Top of DATA RECORDS

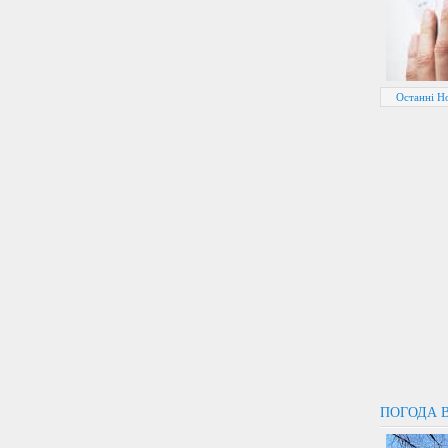
Останні Н
ПОГОДА В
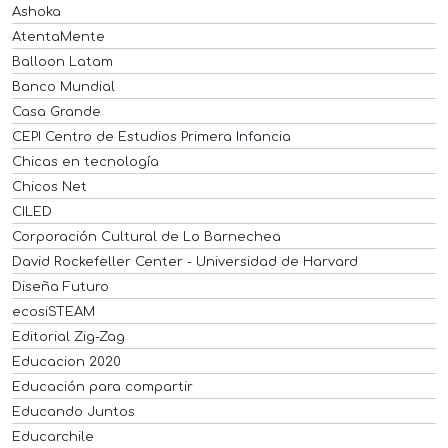
Ashoka
AtentaMente
Balloon Latam
Banco Mundial
Casa Grande
CEPI Centro de Estudios Primera Infancia
Chicas en tecnología
Chicos Net
CILED
Corporación Cultural de Lo Barnechea
David Rockefeller Center - Universidad de Harvard
Diseña Futuro
ecosiSTEAM
Editorial Zig-Zag
Educacion 2020
Educación para compartir
Educando Juntos
Educarchile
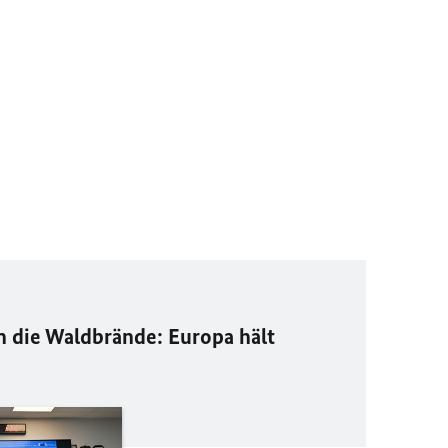
die Waldbrände: Europa hält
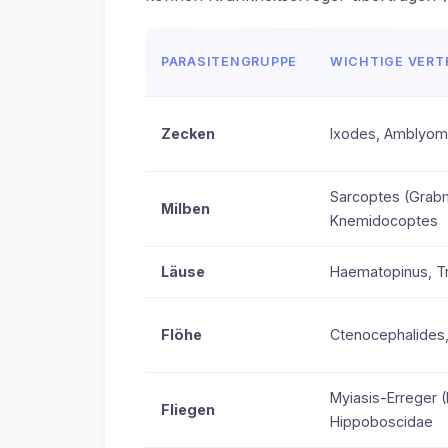
PARASITENGRUPPE
WICHTIGE VERT
Zecken
Ixodes, Amblyom
Sarcoptes (Grab
Milben
Knemidocoptes
Läuse
Haematopinus, Tr
Flöhe
Ctenocephalides
Myiasis-Erreger (
Fliegen
Hippoboscidae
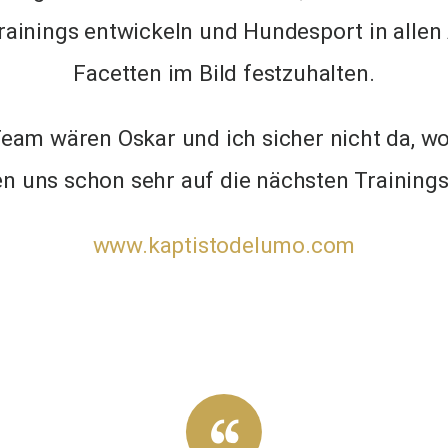
ainings entwickeln und Hundesport in allen
Facetten im Bild festzuhalten.
Team wären Oskar und ich sicher nicht da, wo
en uns schon sehr auf die nächsten Training
www.kaptistodelumo.com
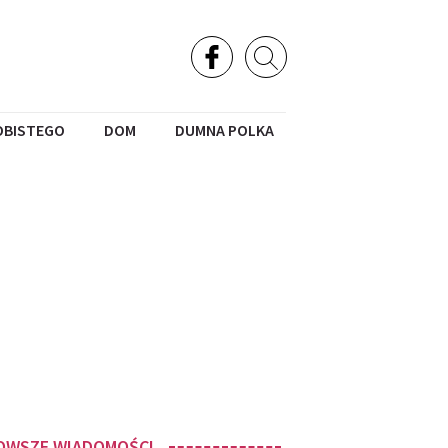
OBISTEGO
DOM
DUMNA POLKA
OWSZE WIADOMOŚCI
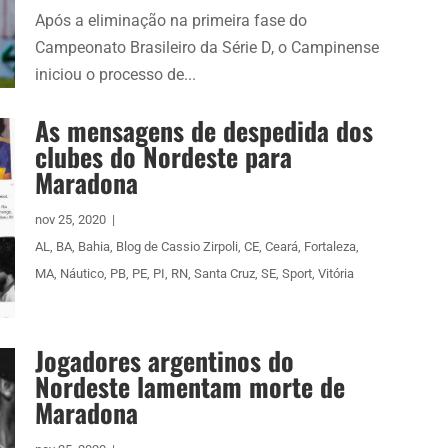
Após a eliminação na primeira fase do
Campeonato Brasileiro da Série D, o Campinense
iniciou o processo de...
As mensagens de despedida dos
clubes do Nordeste para
Maradona
nov 25, 2020
|
AL
,
BA
,
Bahia
,
Blog de Cassio Zirpoli
,
CE
,
Ceará
,
Fortaleza
,
MA
,
Náutico
,
PB
,
PE
,
PI
,
RN
,
Santa Cruz
,
SE
,
Sport
,
Vitória
Jogadores argentinos do
Nordeste lamentam morte de
Maradona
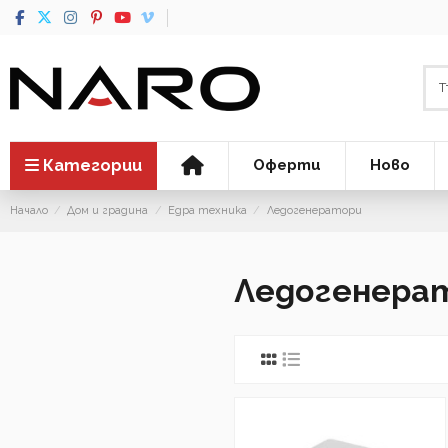
Категории
Оферти
Ново
Начало
Дом и градина
Едра техника
Ледогенератори
Ледогенера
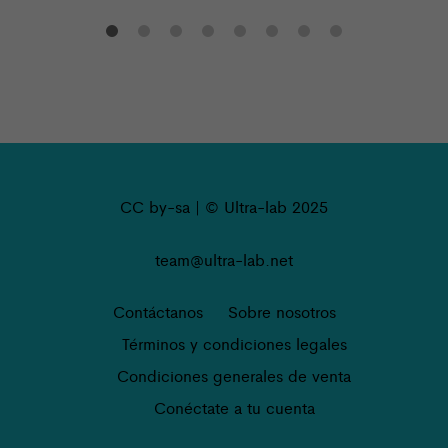
CC by-sa | © Ultra-lab 2025
team@ultra-lab.net
Contáctanos
Sobre nosotros
Términos y condiciones legales
Condiciones generales de venta
Conéctate a tu cuenta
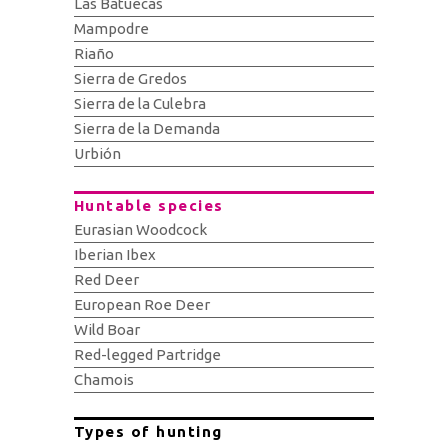
Las Batuecas
Mampodre
Riaño
Sierra de Gredos
Sierra de la Culebra
Sierra de la Demanda
Urbión
Huntable species
Eurasian Woodcock
Iberian Ibex
Red Deer
European Roe Deer
Wild Boar
Red-legged Partridge
Chamois
Types of hunting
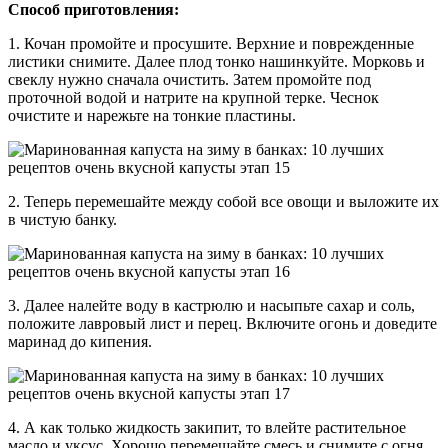
Способ приготовления:
1. Кочан промойте и просушите. Верхние и поврежденные
листики снимите. Далее плод тонко нашинкуйте. Морковь и
свеклу нужно сначала очистить. Затем промойте под
проточной водой и натрите на крупной терке. Чеснок
очистите и нарежьте на тонкие пластины.
2. Теперь перемешайте между собой все овощи и выложите их
в чистую банку.
3. Далее налейте воду в кастрюлю и насыпьте сахар и соль,
положите лавровый лист и перец. Включите огонь и доведите
маринад до кипения.
4. А как только жидкость закипит, то влейте растительное
масло и уксус. Хорошо перемешайте смесь и снимите с огня.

Bottom of DATA RECORDS

YOUR ASSIGNMENT:
Set down each record above exactly as it stands and leave out all pictures.

TASK ANSWER:
Останні Н
ПОГОДА В
Ashoka
AtentaMente
Balloon Latam
Banco Mundial
Casa Grande
CEPI Centro de Estudios Primera Infancia
Chicas en tecnología
Chicos Net
CILED
Corporación Cultural de Lo Barnechea
David Rockefeller Center - Universidad de Harvard
Diseña Futuro
ecosiSTEAM
Editorial Zig-Zag
Educacion 2020
Educación para compartir
Educando Juntos
Educarchile
die Waldbrände: Europa hält
PARASITENGRUPPE
WICHTIGE VERT
Zecken
Ixodes, Amblyom
Sarcoptes (Grab
Milben
Knemidocoptes
Läuse
Haematopinus, Tr
Flöhe
Ctenocephalides
Myiasis-Erreger (
Fliegen
Hippoboscidae
ainings entwickeln und Hundesport in allen
Facetten im Bild festzuhalten.
Team wären Oskar und ich sicher nicht da, wo
en uns schon sehr auf die nächsten Training
www.kaptistodelumo.com
OBISTEGO
DOM
DUMNA POLKA
OWSZE WIADOMOŚCI
Após a eliminação na primeira fase do
Campeonato Brasileiro da Série D, o Campinense
iniciou o processo de...
As mensagens de despedida dos
clubes do Nordeste para
Maradona
nov 25, 2020
|
AL
,
BA
,
Bahia
,
Blog de Cassio Zirpoli
,
CE
,
Ceará
,
Fortaleza
,
MA
,
Náutico
,
PB
,
PE
,
PI
,
RN
,
Santa Cruz
,
SE
,
Sport
,
Vitória
Jogadores argentinos do
Nordeste lamentam morte de
Maradona
Категории
Оферти
Ново
Начало
Дом и градина
Едра техника
Ледогенератори
Ледогенера
CC by-sa | © Ultra-lab 2025
team@ultra-lab.net
Contáctanos
Sobre nosotros
Términos y condiciones legales
Condiciones generales de venta
Conéctate a tu cuenta
Las Batuecas
Mampodre
Riaño
Sierra de Gredos
Sierra de la Culebra
Sierra de la Demanda
Urbión
Huntable species
Eurasian Woodcock
Iberian Ibex
Red Deer
European Roe Deer
Wild Boar
Red-legged Partridge
Chamois
Types of hunting
Способ приготовления:
1. Кочан промойте и просушите. Верхние и поврежденные
листики снимите. Далее плод тонко нашинкуйте. Морковь и
свеклу нужно сначала очистить. Затем промойте под
проточной водой и натрите на крупной терке. Чеснок
очистите и нарежьте на тонкие пластины.
2. Теперь перемешайте между собой все овощи и выложите их
в чистую банку.
3. Далее налейте воду в кастрюлю и насыпьте сахар и соль,
положите лавровый лист и перец. Включите огонь и доведите
маринад до кипения.
4. А как только жидкость закипит, то влейте растительное
масло и уксус. Хорошо перемешайте смесь и снимите с огня.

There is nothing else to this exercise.